Respiratory hospitalizations among seniors increased 4.3% for each 10-degree increase in daily average summer temperature, according to results of a study.
This association, which was not changed by adjustments for air pollution, age, gender or seasonal trends in hospitalization rates and temperature, was strongest on the day of exposure to heat and remained elevated the day following exposure, researchers reported in the American Journal of Respiratory and Critical Care Medicine, a publication of the American Thoracic Society.
Researchers with the Johns Hopkins Bloomberg School of Public Health conducted an epidemiological study of more than 12.5 million Medicare beneficiaries. While outdoor heat has been shown to increase respiratory mortality, evidence on the relationship between heat and respiratory hospitalizations has been less consistent, G. Brooke Anderson, PhD, the studys lead author, said in a news release.
In the largest population of the elderly yet studied, we found strong evidence that short-term exposure to outdoor heat increases the risk of hospitalization for COPD and respiratory tract infections. This relationship was consistent for men and women and across all age groups.
The study included 213 urban counties across the United States and more than 30% of the U.S. population ages 65 and older.
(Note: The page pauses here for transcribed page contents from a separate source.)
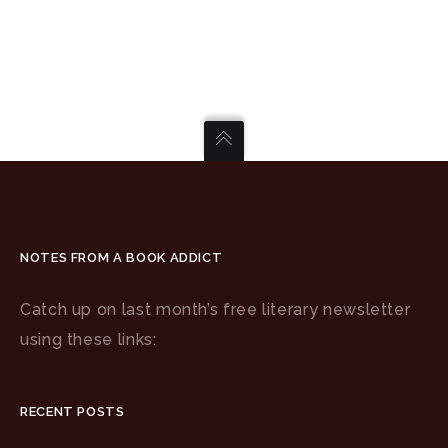
NOTES FROM A BOOK ADDICT
Catch up on last month’s free literary newsletter
using these links:
RECENT POSTS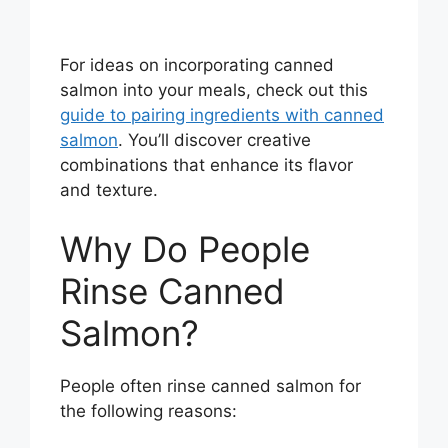
For ideas on incorporating canned
salmon into your meals, check out this
guide to pairing ingredients with canned
salmon
. You’ll discover creative
combinations that enhance its flavor
and texture.
Why Do People
Rinse Canned
Salmon?
People often rinse canned salmon for
the following reasons: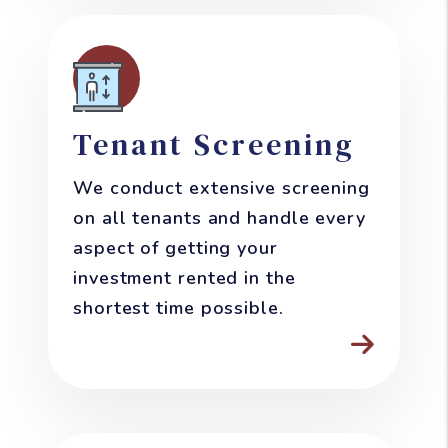
Tenant Screening
We conduct extensive screening
on all tenants and handle every
aspect of getting your
investment rented in the
shortest time possible.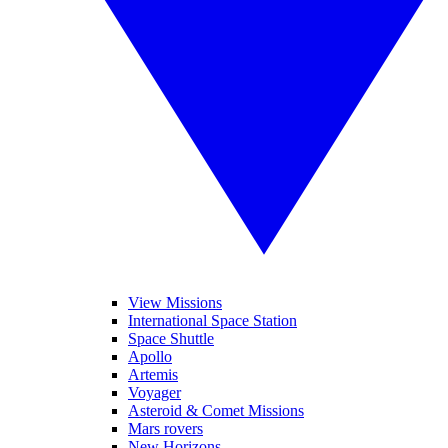
View Missions
International Space Station
Space Shuttle
Apollo
Artemis
Voyager
Asteroid & Comet Missions
Mars rovers
New Horizons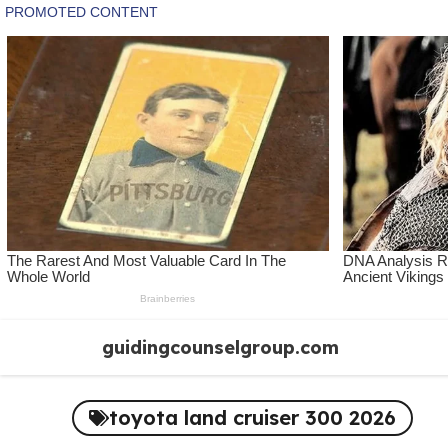
Skip
guidingcounselgroup.com
to
content
toyota land cruiser 300 2026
Data on Medicare emergency respiratory hospitalizations were obtained for the period 1999-2008, along with measurements of weather and air pollution.
The increased risk for heat-related hospitalization was similar for COPD (4.7%) and respiratory tract infections (4.1%), and tended to be higher in counties where summers typically are mild.
Each 10-degree increase in daily temperature translated to approximately 30 excess respiratory hospitalizations per day among the elderly in the 213 counties studied, with larger increases in temperature expected to result in additional hospitalizations.
Our study provides clear and consistent evidence of a link between outdoor heat and hospitalization for respiratory disease in the elderly, Roger D. Peng, PhD, the studys senior author, said in the news release. As the prevalence of respiratory conditions and the age of the population continue to increase and global temperatures continue to rise as a result of climate change, the risk of heat-related respiratory disease is also likely to increase.